WESSEL: Well, most people's economic fortunes did improve during the 2010s as the economy slowly climbed out of this terrible Great Recession. But by almost any measure, the gap between the people at the very top and the rest of us continued to widen. There are a couple of economists at Berkeley - Emmanuel Saez and Gabriel Zucman - who've done a lot of work on this, and they say that the income before taxes of the top 1% is now a bigger share of the pie than at any time since the 1920s.
And even after you take account of federal taxes and means-tested government programs like Medicare, which take money from the top and give it to people at the bottom, the Congressional Budget Office says that the overall incomes of the bottom fifth of the population rose by 34% after adjusting for inflation during the decade. But the incomes of the top fifth rose by 58%, a lot more.
INSKEEP: Now, I'm thinking of that truism about a rising tide lifting all boats. The economy seems to be lifting all boats, but some people are way above the ocean in a private jet.
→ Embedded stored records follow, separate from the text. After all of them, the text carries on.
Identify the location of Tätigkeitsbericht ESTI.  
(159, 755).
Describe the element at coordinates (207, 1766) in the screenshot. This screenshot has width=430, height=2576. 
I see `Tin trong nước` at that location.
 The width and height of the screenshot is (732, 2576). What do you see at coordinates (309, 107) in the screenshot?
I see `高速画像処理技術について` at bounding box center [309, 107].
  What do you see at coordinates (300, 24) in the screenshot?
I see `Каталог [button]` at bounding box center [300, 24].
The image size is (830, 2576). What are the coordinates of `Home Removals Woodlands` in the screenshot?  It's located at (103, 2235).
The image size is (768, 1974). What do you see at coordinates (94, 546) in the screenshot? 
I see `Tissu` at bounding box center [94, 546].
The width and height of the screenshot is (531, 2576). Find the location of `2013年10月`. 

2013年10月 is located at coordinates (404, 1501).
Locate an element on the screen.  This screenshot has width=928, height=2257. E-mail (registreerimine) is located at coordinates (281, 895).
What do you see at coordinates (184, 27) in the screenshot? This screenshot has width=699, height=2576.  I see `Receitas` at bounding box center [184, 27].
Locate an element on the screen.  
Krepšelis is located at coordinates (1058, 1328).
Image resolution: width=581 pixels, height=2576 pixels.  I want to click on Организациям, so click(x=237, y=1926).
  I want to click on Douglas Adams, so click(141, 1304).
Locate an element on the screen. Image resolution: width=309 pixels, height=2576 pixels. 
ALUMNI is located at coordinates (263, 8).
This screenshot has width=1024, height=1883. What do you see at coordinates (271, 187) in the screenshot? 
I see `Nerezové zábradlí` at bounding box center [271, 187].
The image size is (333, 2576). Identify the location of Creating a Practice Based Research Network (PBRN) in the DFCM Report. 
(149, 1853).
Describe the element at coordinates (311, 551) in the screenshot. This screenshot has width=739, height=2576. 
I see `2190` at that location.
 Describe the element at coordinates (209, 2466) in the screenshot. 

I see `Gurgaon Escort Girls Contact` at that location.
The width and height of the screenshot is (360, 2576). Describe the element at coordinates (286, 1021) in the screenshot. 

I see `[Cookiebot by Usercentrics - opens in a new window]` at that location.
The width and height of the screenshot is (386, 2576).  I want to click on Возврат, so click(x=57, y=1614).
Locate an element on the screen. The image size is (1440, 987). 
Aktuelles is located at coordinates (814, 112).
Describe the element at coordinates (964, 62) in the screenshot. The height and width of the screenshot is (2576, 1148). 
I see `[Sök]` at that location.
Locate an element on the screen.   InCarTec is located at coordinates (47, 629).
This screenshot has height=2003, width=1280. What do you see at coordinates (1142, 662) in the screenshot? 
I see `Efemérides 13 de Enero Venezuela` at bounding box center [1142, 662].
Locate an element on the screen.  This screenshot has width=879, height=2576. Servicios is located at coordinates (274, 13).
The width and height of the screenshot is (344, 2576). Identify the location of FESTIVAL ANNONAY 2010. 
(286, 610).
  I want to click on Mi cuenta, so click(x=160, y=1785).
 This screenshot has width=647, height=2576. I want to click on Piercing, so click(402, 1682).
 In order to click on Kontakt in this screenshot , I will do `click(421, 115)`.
WESSEL: Yeah, you could say that. We know that not everybody did better during the 2010s, but we know that there were fewer people living in poverty, for instance. And we know that it was a terrific decade to be in the billionaire class.
INSKEEP: What has the stock market done, if anything, to income inequality over the last decade?
WESSEL: Well, the stock market had a terrific decade. The Standard and Poor's 500 was up nine of the past 10 years, and this year was particularly strong. And what that does is it tends to widen wealth inequality. Income is people's paycheck. Wealth is what they own - stocks, bonds and houses. And because the top 1% hold half of all the stock market wealth in the country, when the stock market goes up, that widens the gap between the wealthy and other people. The 130,000 households at the very top - that's the top one-tenth of 1%, the 50 million and up crowd - hold 15% of all the wealth in America, and there are a lot of Americans who have no wealth at all.
But one thing that's really important to most Americans is homeownership - the value of their home, not the stock markets, their major asset. And housing prices have been rising. That's good for people who own houses, not so good for people who want to buy them. But there is one striking disparity - 73% of non-Hispanic whites own their own homes but only 43% of blacks. And that gap has been widening. Homeownership rates are lower for black people who've graduated from college than they are for white people who are high school dropouts.
INSKEEP: What proposals, if any that are out there, would appear to address the root causes?
WESSEL: There are things like raising the minimum wage, strengthening unions, requiring Uber and Lyft and other gig employers to treat their employees differently, investing in education, nutrition, health care for low-income kids. Those all tend to reduce inequality before taxes.
And we could also - the government could do more to resist market forces by redistribution, raising taxes on the rich and increasing government benefits like the Earned Income Tax Credit for low-wage workers. That would reduce the inequality that is generated by the market.
INSKEEP: Is there any political consensus for redistributing wealth in any way? It's a thing that some Democrats favor but that a lot of Republicans don't.
WESSEL: No. I don't think there is a consensus. I think there's widespread acknowledgement that the distribution of income and wealth in America is unequal. What you often hear from people on the right is they want to focus on equality of opportunity rather than equality of outcomes. So they are interested in what can we do to give poor people a chance to build a business, go to school, make it into the middle class, and they worry less than the people on the left do about these data that we've been discussing that suggests that the inequality of outcomes has grown.
INSKEEP: David Wessel, always a pleasure talking with you.
WESSEL: Happy New Year, Steve.
INSKEEP: Happy New Year to you. He is director of The Hutchins Center at The Brookings Institution.